Enter orc-csv, a command-line tool for uploading CSVs to Orchestrate, bundled with a web server to work with them from your local machine. We’ll use it to explore top Reddit posts.
To follow along, you’ll need to install Node.js. Once you have it, in a terminal, run this:
sudo npm install -g orc-csv
Then, if you haven’t already, sign up for Orchestrate! Once you’re logged in, create an application. Then, with any csv, you can do this:
cat path/to/file.csv | orc-csv -u YOUR_API_KEY -c COLLECTION_NAME
… Where YOUR_API_KEY is the API key of the application you just created, and
COLLECTION_NAME is the name of the collection you want to group this data under.
CSV_URL=https://raw.githubusercontent.com/umbrae/reddit-top-2.5-million/master/data/programming.csv curl $CSV_URL | orc-csv -u $YOUR_API_KEY -c r-programming
That CSV contains one thousand records, so it’ll take a moment to upload. Enjoy the pause with Ingrid Michaelson’s Girls Chase Boys :D
Once it’s done, that’s it. You turned some CSVs into a searchable, workable, API.
Exploring the Data
We can use orc-csv to let us explore the data right from your browser, like this:
orc-csv server -u YOUR_API_KEY # Listening on port 3000
From your browser, you can visit http://localhost:3000/v0/r-programming, and you’ll see the first page of items in that collection. orc-csv server uses your API key to create an authenticated proxy to Orchestrate, so you can work with the data without having to put in your credentials. It’s a lot like the Orchestrate dashboard but handier if you’re used to working on the command line.

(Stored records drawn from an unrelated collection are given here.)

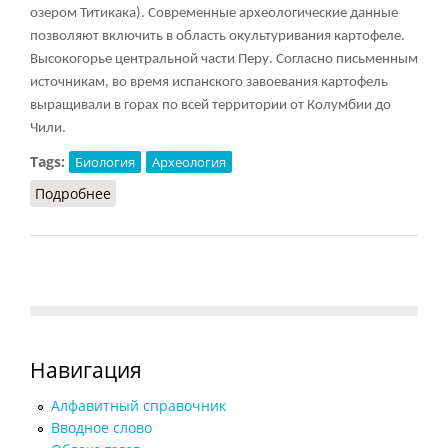
озером Титикака). Современные археологические данные
позволяют включить в область окультуривания картофеле.
Высокогорье центральной части Перу. Согласно письменным
источникам, во время испанского завоевания картофель
выращивали в горах по всей территории от Колумбии до
Чили.
Tags:
Биология
Археология
Подробнее
о Картофель
Навигация
Алфавитный справочник
Вводное слово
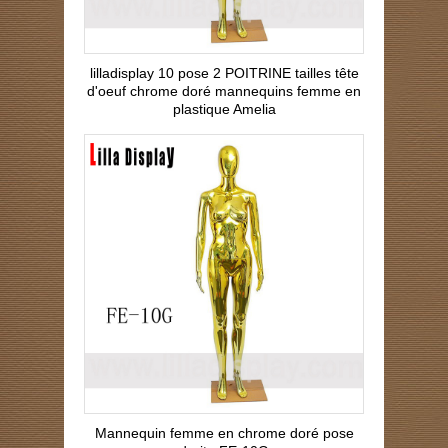
lilladisplay 10 pose 2 POITRINE tailles tête
d'oeuf chrome doré mannequins femme en
plastique Amelia
Mannequin femme en chrome doré pose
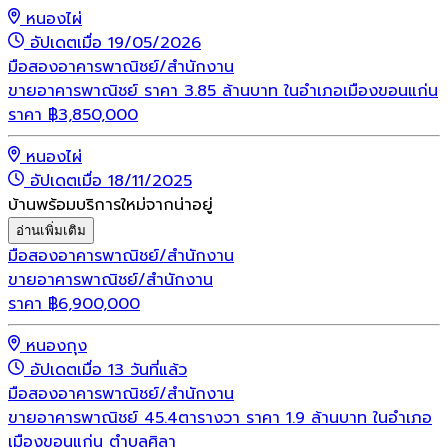
หนองไผ่
อัปเดตเมื่อ 19/05/2026
มือสอง
อาคารพาณิชย์/สำนักงาน
ขายอาคารพาณิชย์ ราคา 3.85 ล้านบาท ในอำเภอเมืองขอนแก่น
ราคา
฿
3,850,000
หนองไผ่
อัปเดตเมื่อ 18/11/2025
บ้านพร้อมบริการใหม่จากน่าอยู่
อ่านเพิ่มเติม
มือสอง
อาคารพาณิชย์/สำนักงาน
ขายอาคารพาณิชย์/สำนักงาน
ราคา
฿
6,900,000
หนองกุง
อัปเดตเมื่อ 13 วันที่แล้ว
มือสอง
อาคารพาณิชย์/สำนักงาน
ขายอาคารพาณิชย์ 45.4ตารางวา ราคา 1.9 ล้านบาท ในอำเภอ
เมืองขอนแก่น ตำบลศิลา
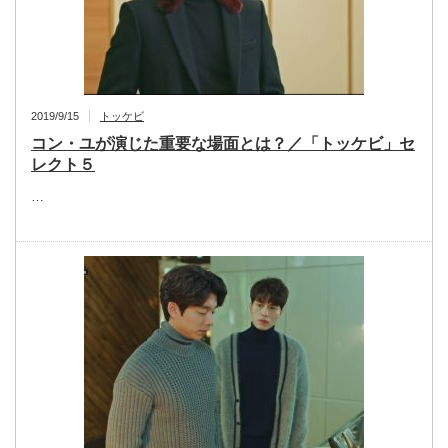
2019/9/15
トッケビ
コン・ユが演じた重要な場面とは？／「トッケビ」セ
レクト５
…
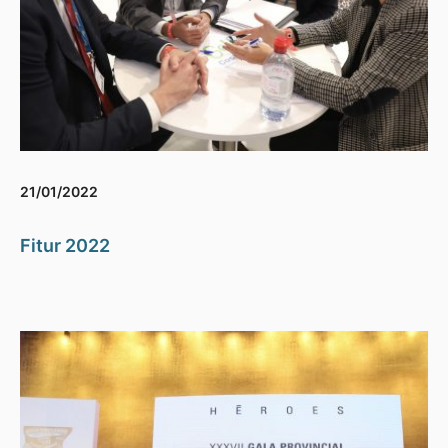
21/01/2022
Fitur 2022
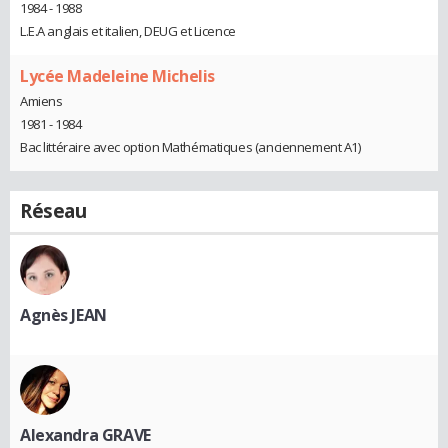
1984 - 1988
L.E.A anglais et italien, DEUG et Licence
Lycée Madeleine Michelis
Amiens
1981 - 1984
Bac littéraire avec option Mathématiques (anciennement A1)
Réseau
Agnès JEAN
Alexandra GRAVE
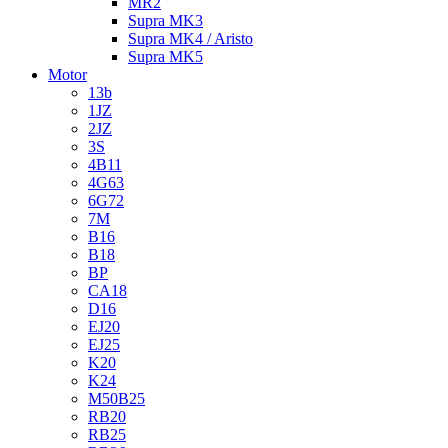
MR2
Supra MK3
Supra MK4 / Aristo
Supra MK5
Motor
13b
1JZ
2JZ
3S
4B11
4G63
6G72
7M
B16
B18
BP
CA18
D16
EJ20
EJ25
K20
K24
M50B25
RB20
RB25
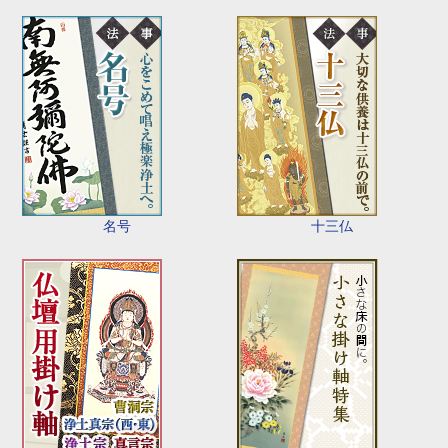
名号
十三仏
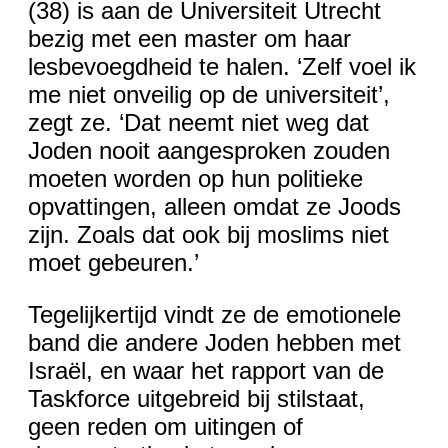
(38) is aan de Universiteit Utrecht
bezig met een master om haar
lesbevoegdheid te halen. ‘Zelf voel ik
me niet onveilig op de universiteit’,
zegt ze. ‘Dat neemt niet weg dat
Joden nooit aangesproken zouden
moeten worden op hun politieke
opvattingen, alleen omdat ze Joods
zijn. Zoals dat ook bij moslims niet
moet gebeuren.’
Tegelijkertijd vindt ze de emotionele
band die andere Joden hebben met
Israël, en waar het rapport van de
Taskforce uitgebreid bij stilstaat,
geen reden om uitingen of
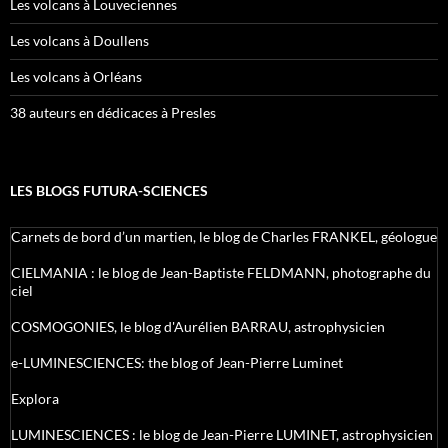
Les volcans à Louveciennes
Les volcans à Doullens
Les volcans à Orléans
38 auteurs en dédicaces à Presles
LES BLOGS FUTURA-SCIENCES
Carnets de bord d’un martien, le blog de Charles FRANKEL, géologue
CIELMANIA : le blog de Jean-Baptiste FELDMANN, photographe du
ciel
COSMOGONIES, le blog d'Aurélien BARRAU, astrophysicien
e-LUMINESCIENCES: the blog of Jean-Pierre Luminet
Explora
LUMINESCIENCES : le blog de Jean-Pierre LUMINET, astrophysicien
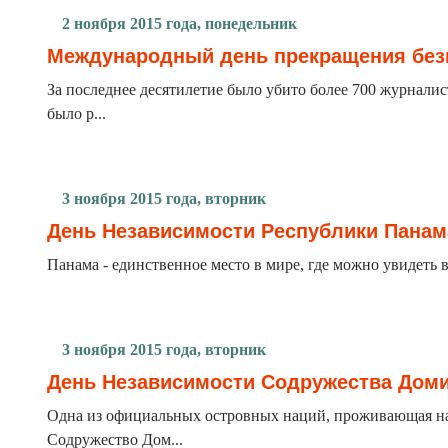
2 ноября 2015 года, понедельник
Международный день прекращения безн
За последнее десятилетие было убито более 700 журнал
было р...
3 ноября 2015 года, вторник
День Независимости Республики Панам
Панама - единственное место в мире, где можно увидеть во
3 ноября 2015 года, вторник
День Независимости Содружества Дом
Одна из официальных островных наций, проживающая на о
Содружество Дом...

For example, we can use jq to process the JSON results of searches, like so:
curl “http://localhost:3000/v0/r-programming?” | jq .results.value.title
… which yields a list like this:
“New approach to China” “\”The idea that I can be presented with a problem, set out to logically solve it with the tools at hand, and wind up with a program that could not be legally used because someone else followed the same logical steps some years ago and filed for a patent on it is horrifying.\” John Carmack” “Vote for Barbie to be a computer engineer!” “An absolutely brilliant analogy as to why software development task estimations are regularly off by a factor of 2-3” “Breaking down Amazon’s mega dropdown” “Google Officially Announces Chrome OS” “Dialup handshake explained” “Simulating cloth” “\”Dad? Why do we always use .NET?\” — I’m not a big fan of Java, but this movie trailer is brilliant!” “R.I.P. John McCarthy, father of AI, inventor of Lisp, suddenly at home last night.”
As a next step, consider uploading each of the CSVs from the reddit-top-2.5-million project into the same collection using
orc-csv. Even just using command-line tools like curl and jq, you can effortlessly extract meaningful data.